他当然不能明说信使的身份,但如果说自己完全不知道利邦将人带去了私宅,倒像是拙劣的掩饰。

沉默使得时间像烧化的糖丝,被一寸寸抻长。

众人默默站起身,像是被统一操控的糖人,挣扎在粘稠的糖碗里。

良久,塞拉尔突然笑了。

他已然明白,国王从未停止挣扎,今天这一切抹黑和编造,都是为他准备的,目的就是让他人设崩塌,永失民心。

对方先是精准戳中他中年外来移民的尴尬身份,引起塔斯曼人对他的怀疑。

然后再挑起塔斯曼与联邦历史冲突的敏感神经,惹得塔斯曼人义愤填膺,丧失理智。

最后直接撕碎他深情专一的伪装,让他成为感情的背叛者,使得国王可以不战而屈人之兵。

策划这一切的人城府之深沉,手段之狠辣,远在他之上。

海底没有这样的人。

他将目光转向被国王特邀来的高塔和鬼眼小队。

他全都想明白了。

国王之所以指定要红鹦晶矿石,是因为这种能量石,唯有高塔和鬼眼最具优势。

按照常理,他们其中之一一定会被选中,成为竞标的胜者,顺理成章被邀请来海底,作为国王的助力。

但偏偏他想要拿捏桑德罗,排斥顶级公会,险些扰乱了他们的计划。

于是,他们便杀古德绍,甚至不惜暗箱操作,逼退其他公会,也要拿下这支标。

也怪他太过大意,才让他们顺利来到海底。

只是他不明白,国王到底是何时向这两家公会求救的,他们的计划又酝酿了多久。

塞拉尔的五脏六腑快要被怨毒淹没,既然国王已经图穷匕见,那就别怪他狠毒残忍。

他笑得愈加放肆,对桑德罗深情款款道:“我心里永远只有国王一个人,他只不过是我在联邦的一位朋友,到海底来则是为我们送上订婚的礼物,本来打算给你个惊喜的,现在看来是留不到最后了。”

“呵。”桑德罗轻嗤。

“我还以为你会好奇礼物是什么。”塞拉尔摇摇头,似是十分遗憾。

有激进派人士大胆说:“既然您说他是来送礼物的,那就让他带着礼物进来吧。”

“他已经回去了,不过礼物就停放在宫殿里,去叫鮟鱇,把礼物带上来。”塞拉尔抬头示意白鲨。

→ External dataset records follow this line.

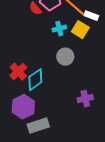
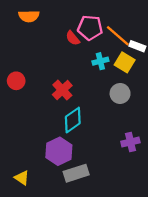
gray circle: (65, 57) -> (120, 94), moved
red cross: (18, 72) -> (62, 90), moved

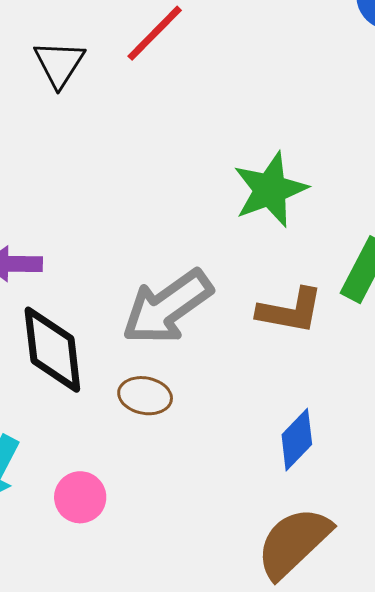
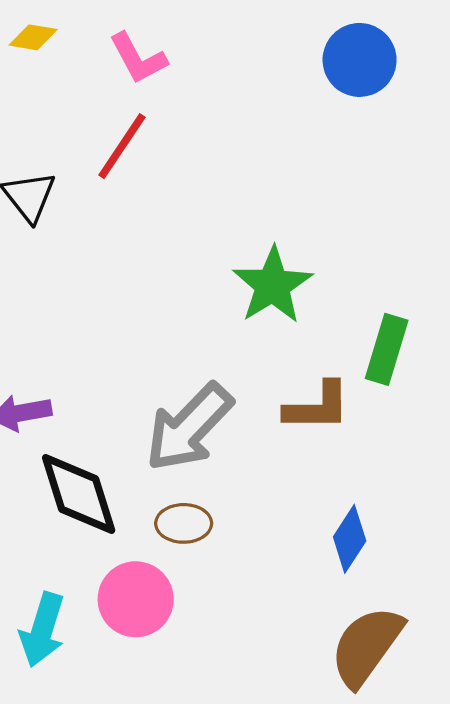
pink circle: (80, 497) -> (136, 599), moved, size x1.4

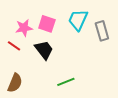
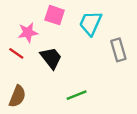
pink square: (47, 24) -> (55, 15), moved
gray rectangle: (102, 31) -> (118, 50), moved

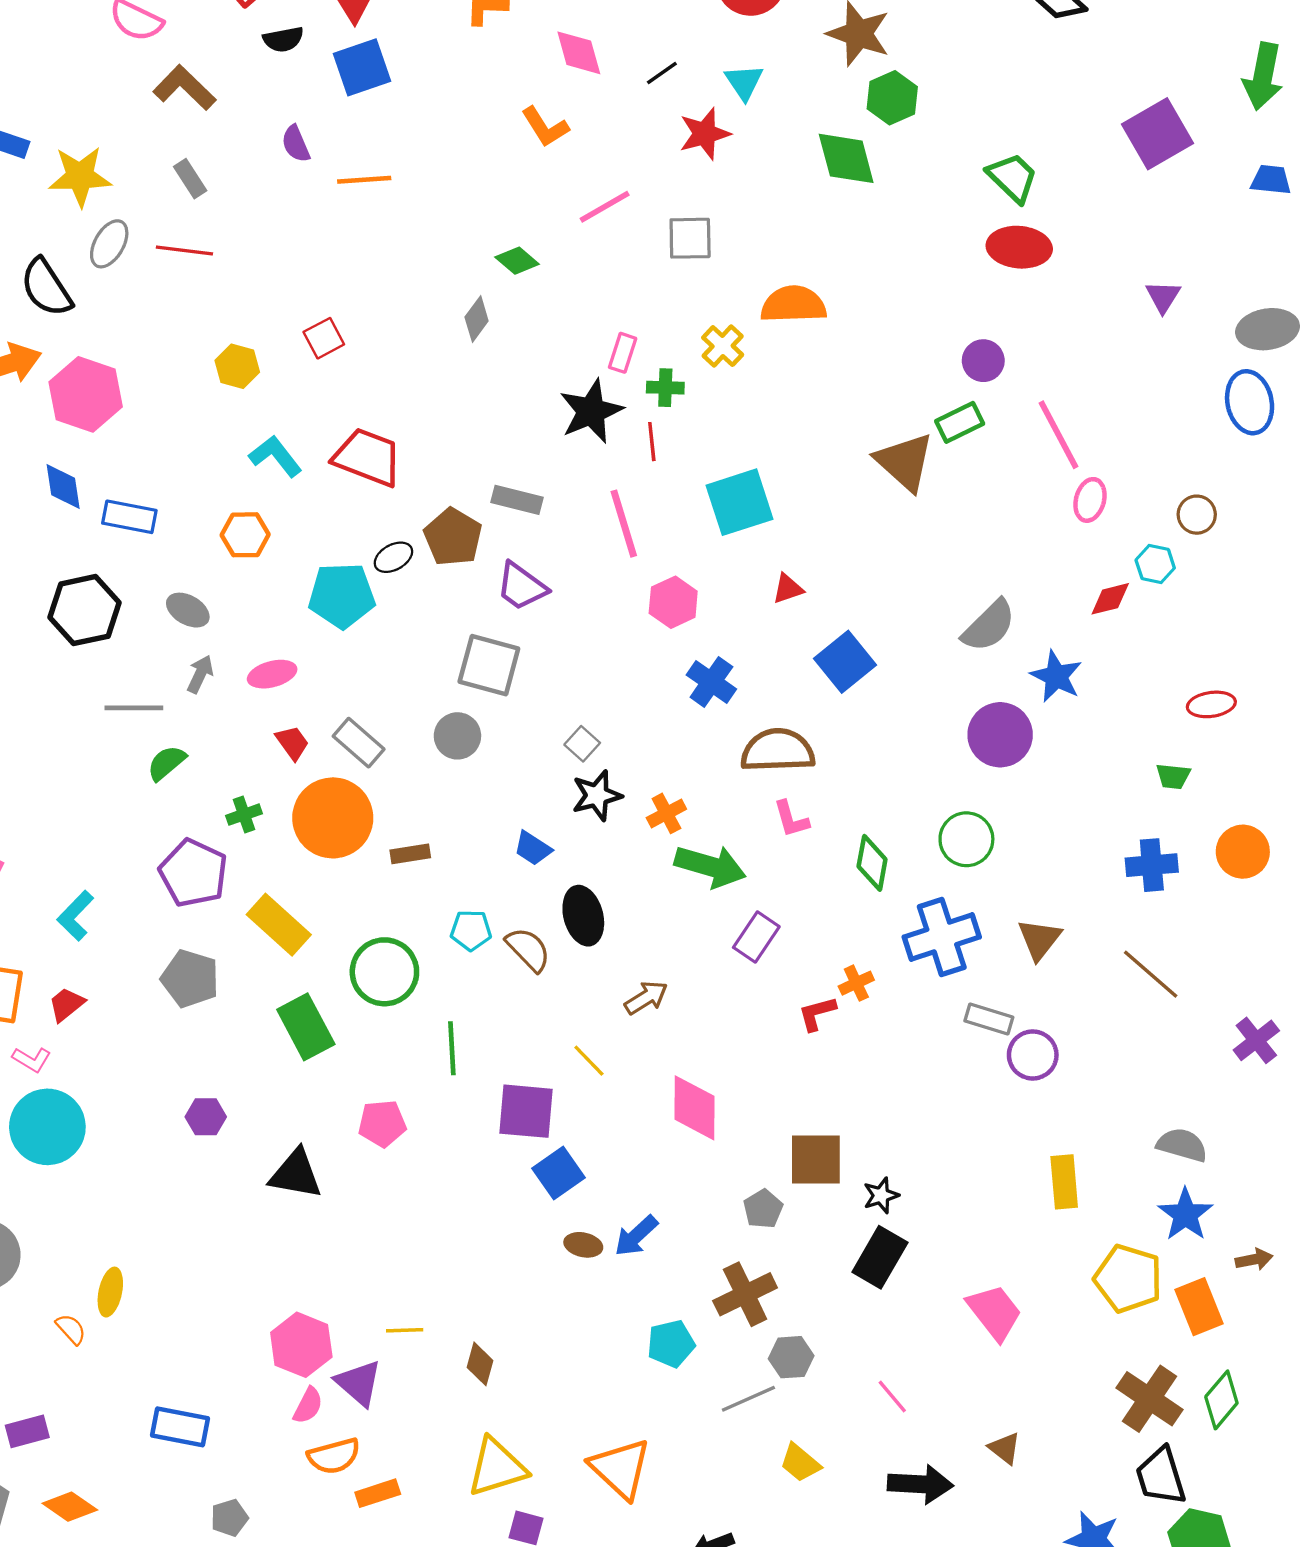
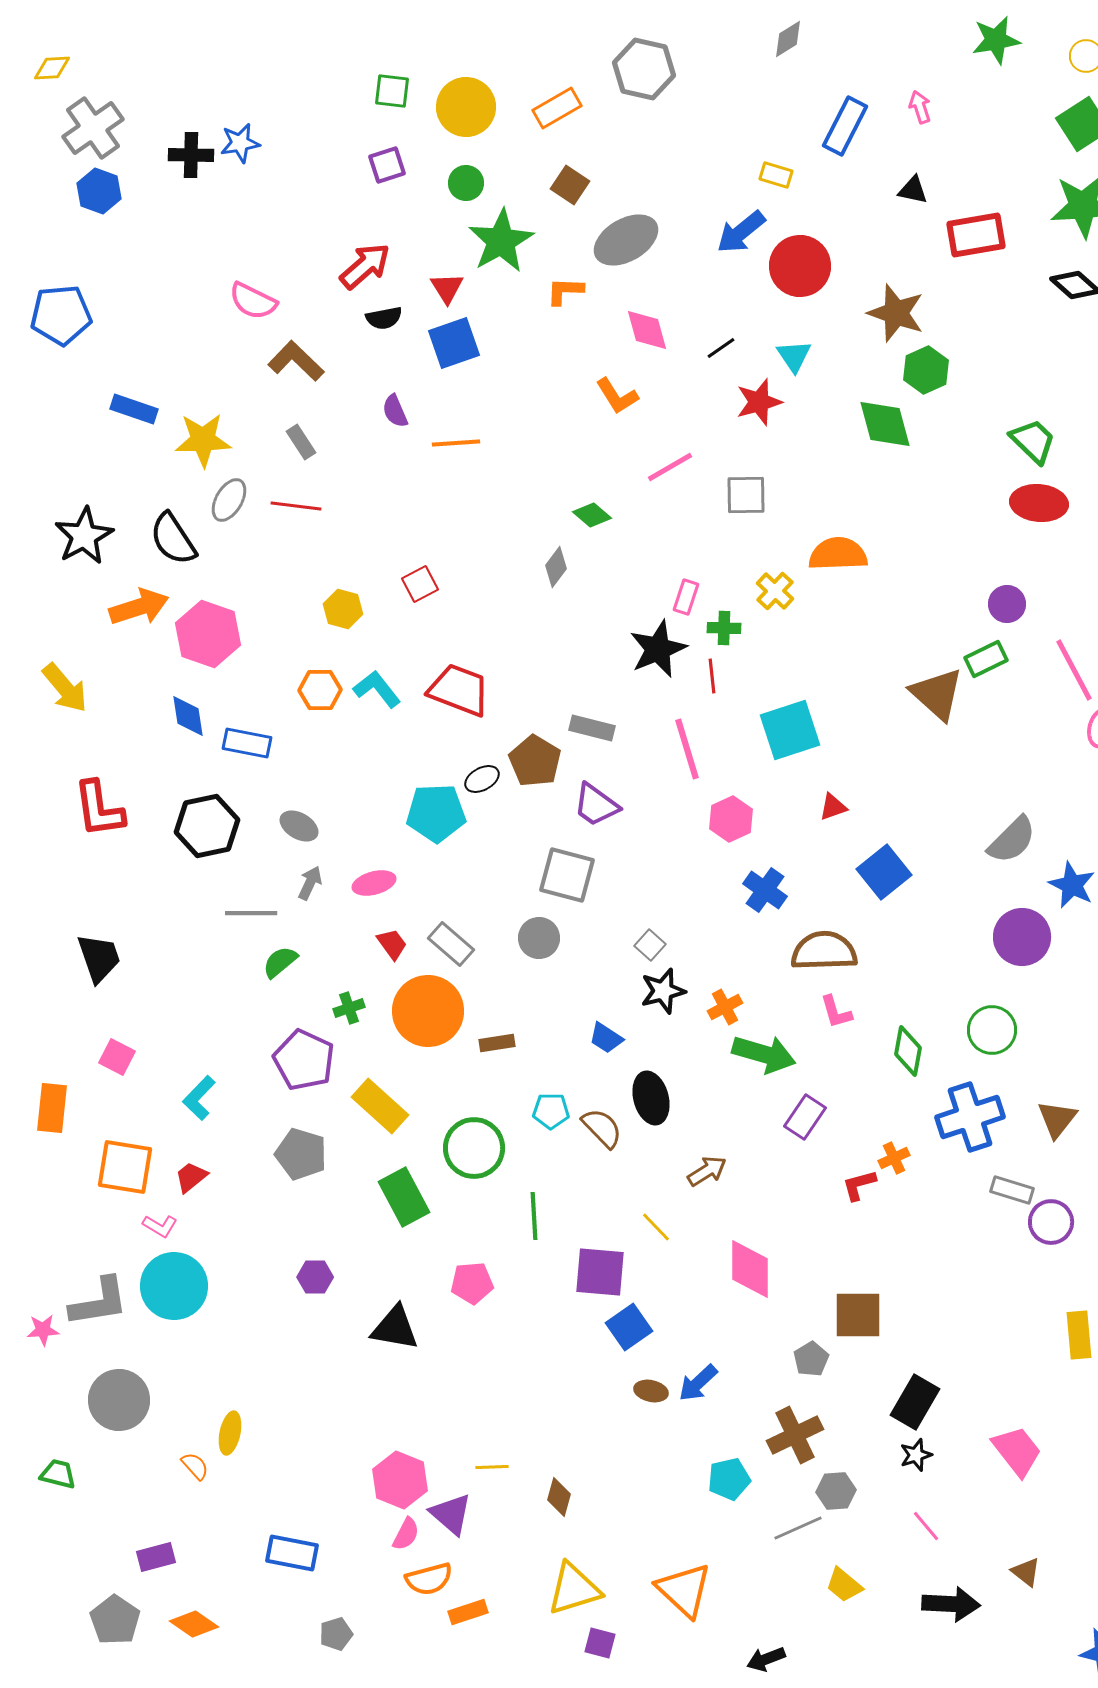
orange hexagon: (245, 535) -> (320, 690), moved
black star: (881, 1195) -> (916, 1455), moved

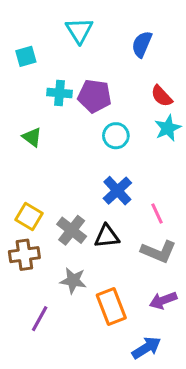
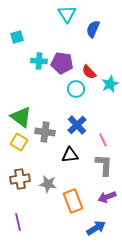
cyan triangle: (79, 30) -> (67, 14), moved
red semicircle: (162, 96) -> (89, 72), moved
green triangle: (32, 137) -> (21, 117), moved, size x1.6
gray cross: (72, 230) -> (45, 132), moved, turned -30
gray L-shape: (159, 252) -> (104, 165), turned -110
brown cross: (24, 255) -> (20, 179), moved
purple line: (40, 319) -> (18, 222), moved, turned -42

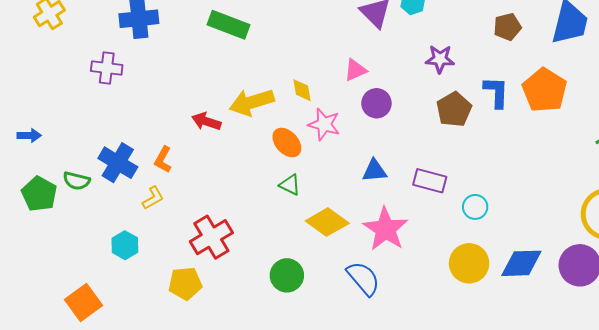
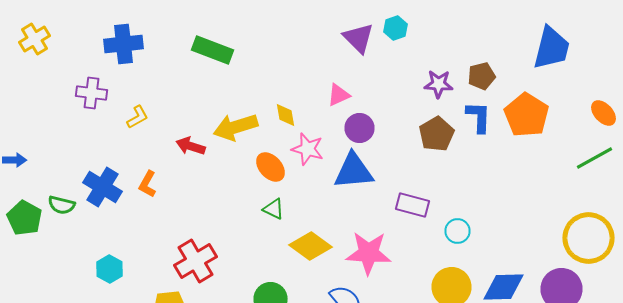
brown pentagon: (507, 27) -> (482, 76), moved
purple star: (440, 59) -> (438, 84), moved
blue triangle: (374, 171) -> (354, 171), moved, size x1.6
yellow L-shape: (153, 198) -> (138, 117), moved
pink star: (386, 229) -> (368, 253), turned -30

白鲨面露难色,他尝试联系鮟鱇了,但鮟鱇的手机根本打不通。

湾鳄沉下气:“我去!”

说罢,他大跨步走向礼堂外。

塞拉尔理了理礼服的袖口,难掩眼底的兴奋和癫狂:“在礼物送过来之前,我先介绍一下,我的这位朋友恰好有件特别的武器,杀伤力巨大,他听说我的爱人桑德罗曾被困地下城一年,受尽苦难,便想替我为国王报仇。”